Council chiefs look set to press ahead with controversial plans to close five Shropshire primary schools, it was announced today.
Councillors will be asked next week to back the closure of Barrow, Hopton Wafers and Maesbury primary schools. They will also be asked to support the closure of Shawbury Primary School to create a single school for the village with St Mary's Primary School.
Cabinet will be asked not to close Stiperstones Primary School, near Shrewsbury, but will instead allow it to explore plans to federate with Chirbury Primary School, which would see the two share facilities.
And next Wednesday's cabinet will also be asked to proceed with proposals to close Ifton Heath Primary School, in St Martins, and create an all-through school at the village's Rhyn Park Secondary School.

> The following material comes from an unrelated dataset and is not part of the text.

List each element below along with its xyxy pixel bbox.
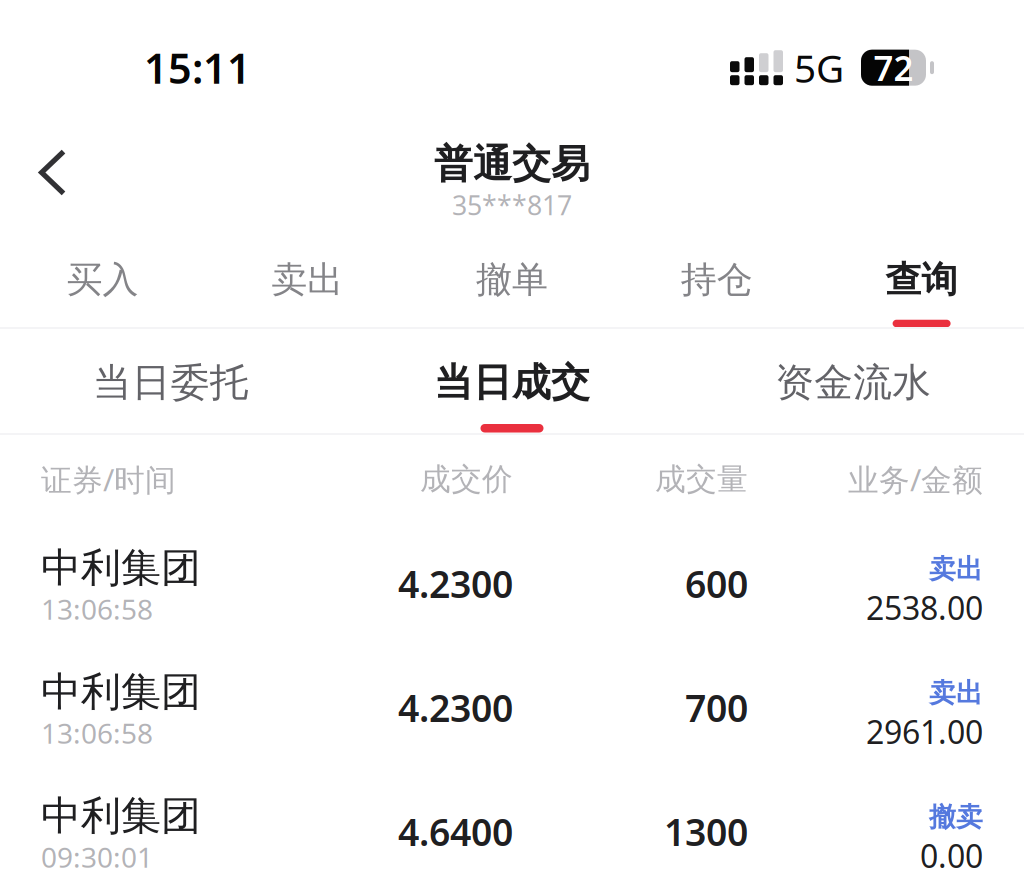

However other schools which were facing closure look set to be saved under the new proposals.
And council chiefs say a plan to federate Onny and Lydbury North primary schools should also be investigated.
Next week's meeting will also recommend that the age range of Buntingsdale Infant School, near Market Drayton, should be extended to allow the school to take children aged four to 11.

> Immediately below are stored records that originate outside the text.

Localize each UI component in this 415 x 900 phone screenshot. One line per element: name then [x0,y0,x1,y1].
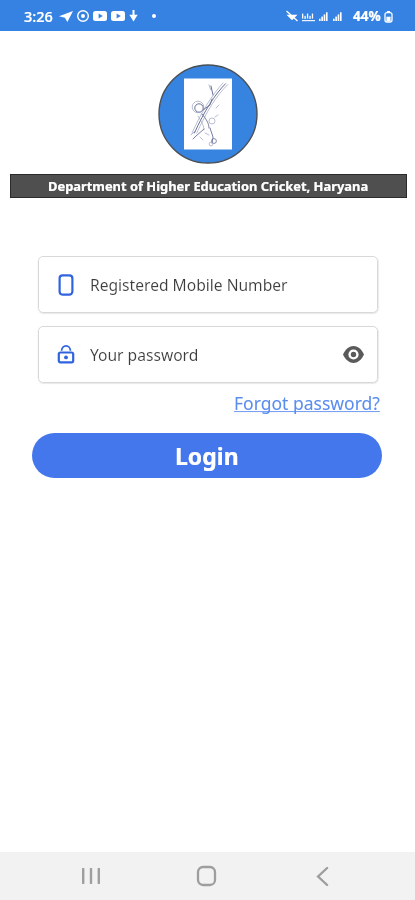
button[interactable]: Registered Mobile Number [38,256,378,313]
staticText: Department of Higher Education Cricket, … [48,177,369,195]
button[interactable]: Forgot password? [234,391,380,415]
button[interactable]: Back [284,852,361,900]
staticText: 3:26 [24,6,53,26]
button[interactable]: Show password [341,342,366,367]
button[interactable]: Recents [52,852,129,900]
button[interactable]: Your password [38,326,378,383]
button[interactable]: Home [168,852,245,900]
button[interactable]: Login [32,433,382,478]
staticText: Forgot password? [234,391,380,415]
staticText: Login [175,440,239,471]
staticText: 44% [353,7,381,25]
staticText: Registered Mobile Number [90,274,288,295]
staticText: Your password [90,344,199,365]
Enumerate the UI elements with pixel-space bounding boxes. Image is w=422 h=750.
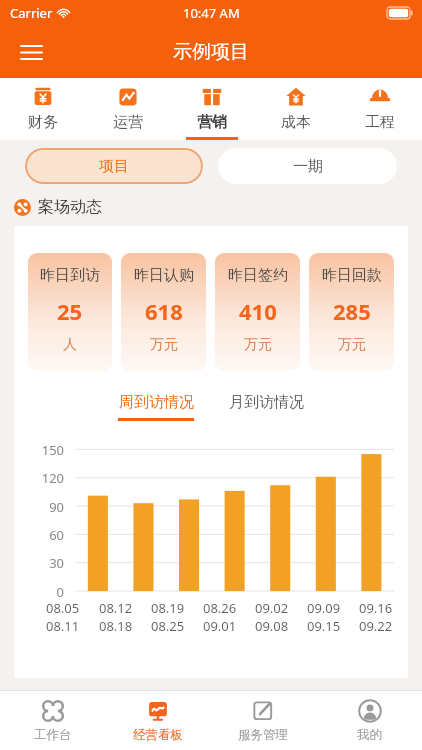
staticText: 08.26: [203, 599, 237, 617]
staticText: 09.02: [255, 599, 289, 617]
staticText: 08.12: [99, 599, 133, 617]
button[interactable]: 工程: [338, 78, 422, 140]
button[interactable]: 成本: [254, 78, 338, 140]
staticText: 案场动态: [38, 197, 102, 217]
staticText: 60: [14, 526, 64, 544]
staticText: 410: [239, 296, 277, 326]
button[interactable]: 月到访情况: [223, 393, 309, 421]
staticText: 服务管理: [238, 727, 288, 743]
button[interactable]: 一期: [218, 148, 397, 184]
staticText: 08.05: [46, 599, 80, 617]
staticText: 月到访情况: [229, 393, 304, 412]
button[interactable]: 昨日回款: [309, 253, 394, 371]
button[interactable]: 工作台: [0, 691, 105, 750]
button[interactable]: 昨日签约: [215, 253, 300, 371]
staticText: 0: [14, 583, 64, 601]
staticText: 项目: [99, 157, 129, 176]
staticText: 经营看板: [133, 727, 183, 743]
staticText: 09.15: [307, 617, 341, 635]
staticText: 09.22: [359, 617, 393, 635]
button[interactable]: 营销: [170, 78, 254, 140]
button[interactable]: 服务管理: [210, 691, 316, 750]
button[interactable]: 昨日到访: [28, 253, 112, 371]
staticText: 昨日签约: [228, 266, 288, 285]
staticText: 昨日回款: [322, 266, 382, 285]
staticText: 我的: [357, 727, 382, 743]
staticText: 90: [14, 498, 64, 516]
staticText: 120: [14, 469, 64, 487]
staticText: 工作台: [34, 727, 72, 743]
staticText: 营销: [197, 113, 227, 132]
staticText: 08.18: [99, 617, 133, 635]
staticText: 昨日认购: [134, 266, 194, 285]
button[interactable]: 周到访情况: [113, 393, 199, 421]
button[interactable]: Menu: [10, 31, 52, 73]
staticText: 人: [63, 336, 77, 354]
button[interactable]: 运营: [85, 78, 170, 140]
button[interactable]: 经营看板: [105, 691, 210, 750]
staticText: 成本: [281, 113, 311, 132]
staticText: 运营: [113, 113, 143, 132]
staticText: 万元: [244, 336, 272, 354]
staticText: 09.08: [255, 617, 289, 635]
staticText: 150: [14, 441, 64, 459]
button[interactable]: 项目: [25, 148, 203, 184]
staticText: 财务: [28, 113, 58, 132]
button[interactable]: 昨日认购: [121, 253, 206, 371]
staticText: 万元: [150, 336, 178, 354]
staticText: 08.25: [151, 617, 185, 635]
button[interactable]: 财务: [0, 78, 85, 140]
staticText: 09.16: [359, 599, 393, 617]
staticText: Carrier: [10, 4, 53, 22]
staticText: 万元: [338, 336, 366, 354]
staticText: 昨日到访: [40, 266, 100, 285]
staticText: 一期: [293, 157, 323, 176]
staticText: 工程: [365, 113, 395, 132]
staticText: 09.09: [307, 599, 341, 617]
staticText: 周到访情况: [119, 393, 194, 412]
staticText: 示例项目: [173, 40, 249, 64]
staticText: 09.01: [203, 617, 237, 635]
staticText: 618: [145, 296, 183, 326]
staticText: 10:47 AM: [183, 4, 240, 22]
staticText: 25: [57, 296, 83, 326]
staticText: 285: [333, 296, 371, 326]
staticText: 08.19: [151, 599, 185, 617]
button[interactable]: 我的: [316, 691, 422, 750]
staticText: 30: [14, 554, 64, 572]
staticText: 08.11: [46, 617, 80, 635]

Councillor Aggie Caesar-Homden, cabinet member for education and skills, vowed the authority had listened to all the arguments against the proposed closures but said the plans were the best option for the county's children.
She said: "We, as a cabinet, have very difficult decisions ahead of us.
"However, we have not arrived at this stage without careful consideration of all the issues and options – consultation has taken place on an extensive scale.
"We have worked alongside schools and their communities for more than a year to look at the challenges facing our schools and ways to address them," she added.
If cabinet backs the closure plans, the affected schools will shut in August next year.
A decision on the Wakeman School, Shrewsbury, which is also threatened with closure, is due to be made in September after a second round of consultation was launched.